Reviews for Rescue Me
Sharon chapter 15 . 7/10/2008
Ok - just finished your story in one sitting. It kinda dragged me in actually - so I was a bit surprised at that.

I have to agree with someone else about your grammar & spelling. The words fallowed & fallowing were used alot & I found it very distracting.

Overall the story was good. I think it could have been shorter with less Dean self-flagellation. What's the old saying 'less is more'. I think everyone got that he was punishing himself - & I was kinda over it after the 5th time.

It was sad that John died & as I like that character alot - it annoyed me heaps.

Good job though & I'll definitely read some of your other work.
anon chapter 15 . 11/20/2007
Just read your whole story through in one sitting. I really liked the plot line (though it was a bit unclear as to whether you were working an AU after the the Pilot ep or not). Love Bobby being involved, and the whole demon-spirit tandem was very original.

Interesting characterization of Sam and Dean, I think you pretty much got them down pat. A good story all round.

That being said, you should pay closer attention to your spelling and grammar in places. Several times you use the correct spelling of a word, but the word is not what you meant it to mean. For example, you use "waiver" (a legal document) when you mean "waver" (swaying action). Another consistent one is fallowing instead of following. Still, these are easy things to fix (especially with a beta's help). The important parts of story-telling, the plot and characters, you already have a good grasp on. And these are much harder to learn.
timme chapter 14 . 10/8/2007
finally sam gets it.
Adara-chan67 chapter 15 . 7/20/2007
*is depressed* Well. That bummed me out. Dean was just so...not Dean! And without Dean being Dean there can't be any of the witty brotherly banter! And John's dead! And...and...*wails*

But, actually, this WAS very good. I couldn't handle too many of these kinds of stories in one dose, but that's just 'cause I'm a wimp. It's like how I can only read one Jodi Picoult book at a time.

Anyways, I did like how it ended. The part about John being buried on the side of the highway because no one place could contain him was a nice touch. And it was also a good AU way to get Sammy-boy back on the road.

Nice job as always!

-Adara-chan
heather03nmg chapter 15 . 4/1/2007
That was an amazing story, beautifully written and very sad.

Poor Dean, he was so broken, and poor Sammy thinking his family is gone. I love Sammy in protector mode and Dean being the vulnerable one and you write them both so well.
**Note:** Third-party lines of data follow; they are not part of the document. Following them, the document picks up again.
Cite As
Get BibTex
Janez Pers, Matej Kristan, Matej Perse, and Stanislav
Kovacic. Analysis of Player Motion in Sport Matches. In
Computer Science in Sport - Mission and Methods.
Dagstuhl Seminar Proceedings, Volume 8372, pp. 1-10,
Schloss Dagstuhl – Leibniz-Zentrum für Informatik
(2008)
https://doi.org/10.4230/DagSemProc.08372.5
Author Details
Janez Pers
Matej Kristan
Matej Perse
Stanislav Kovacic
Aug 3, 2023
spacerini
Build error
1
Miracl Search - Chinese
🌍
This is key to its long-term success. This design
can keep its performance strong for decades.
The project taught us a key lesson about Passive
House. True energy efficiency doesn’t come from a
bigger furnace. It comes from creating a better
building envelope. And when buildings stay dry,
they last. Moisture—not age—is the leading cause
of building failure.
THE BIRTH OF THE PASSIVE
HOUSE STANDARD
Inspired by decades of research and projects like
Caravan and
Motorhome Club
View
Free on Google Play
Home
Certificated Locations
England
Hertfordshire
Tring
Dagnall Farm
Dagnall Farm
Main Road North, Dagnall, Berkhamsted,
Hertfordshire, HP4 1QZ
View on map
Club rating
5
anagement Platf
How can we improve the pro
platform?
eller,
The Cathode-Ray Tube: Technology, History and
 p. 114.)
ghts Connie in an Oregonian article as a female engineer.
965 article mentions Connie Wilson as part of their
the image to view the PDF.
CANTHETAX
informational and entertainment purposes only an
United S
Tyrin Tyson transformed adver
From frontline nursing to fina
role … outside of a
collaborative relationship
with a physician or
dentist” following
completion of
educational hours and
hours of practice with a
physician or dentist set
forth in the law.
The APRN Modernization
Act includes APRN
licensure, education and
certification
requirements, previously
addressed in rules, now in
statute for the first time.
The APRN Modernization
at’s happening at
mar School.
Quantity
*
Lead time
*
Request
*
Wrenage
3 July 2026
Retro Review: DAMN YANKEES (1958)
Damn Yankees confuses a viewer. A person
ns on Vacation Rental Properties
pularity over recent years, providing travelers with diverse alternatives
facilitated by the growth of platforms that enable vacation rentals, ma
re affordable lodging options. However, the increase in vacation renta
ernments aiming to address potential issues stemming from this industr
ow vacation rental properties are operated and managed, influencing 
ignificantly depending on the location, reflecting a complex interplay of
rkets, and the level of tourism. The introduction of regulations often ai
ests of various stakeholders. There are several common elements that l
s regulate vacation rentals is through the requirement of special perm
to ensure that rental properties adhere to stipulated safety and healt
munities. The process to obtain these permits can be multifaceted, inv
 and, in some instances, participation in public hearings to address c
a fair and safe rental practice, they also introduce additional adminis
Wonderful angst...keep up the good work!
Repeating October chapter 1 . 11/25/2006
right into a pool of angst - ah, you gotta love it! (I know I do!)
timetowaste247 chapter 15 . 11/19/2006
I think this is the best Supernatural story I have read so far. It has everything I like from the show and more. The mystery you created was excellent and the conclusion was really well done.
LlamaBums chapter 15 . 11/10/2006
Oh my god! i can't belive it's over, this story was amazing, the way you got into the characters and the emotions was just fantastic!

belive me i will read your other stories, i just love they way you right, you are posibly one of the best writers on this site.

love and all that

Becky.
LenJade chapter 15 . 11/9/2006
Excellent ending. I cried... Poor Dean. I just want to wrap him in my arms and keep him safe forever. I'm glad you put the part in about Sam never leaving his brother again. That was very much welcomed... Great job and I hope you write more soon.
faith-in-Faith chapter 15 . 11/9/2006
I liked this story all the way through - especially the different plot and the ending was good as well! great work! and thanks for sharing :)
Tacpebs chapter 15 . 11/8/2006
Great ending! Sorry it had to end, but I liked it!
Dawn Vesper chapter 15 . 11/8/2006
i loved it! great ending...still a bit sad but overall happy ending...sads good though cuz you cant make them get everything! thanks

VESPER
alwaysateen chapter 15 . 11/8/2006
Great ending. Good to have our Dean back. I really like your story, great job.
irishgirl9 chapter 15 . 11/8/2006
Amazing! I loved every chapter! Thanks for sharing it with us.
pandora jazz chapter 15 . 11/8/2006
Excellent chapter!

I'm glad that Sam and Bobby arrived in time to stop Dean from shooting himself.

Dean needed his fathers forgiveness and I loved how his spirit appeared to Dean. When Dean saw his father, he was able to talk again, and move to save Sam. Loved how the Dean that we all know and love was able to break free of the past, the darkness and recite the Latin to weaken the demon.

Finally a great brother scene, when Dean asked "You okay little brother."

Together they were able to get rid of the demon and burn the house as a final touch.

Very nice moment with Dean showing Sam where their father was buried and thank you! for having Sam stay. His place is with his brother, his family.

I was worried about how you were going to finish your story. It's just I believe the last chapter can make or break a story. But you nailed the ending, it was excellent.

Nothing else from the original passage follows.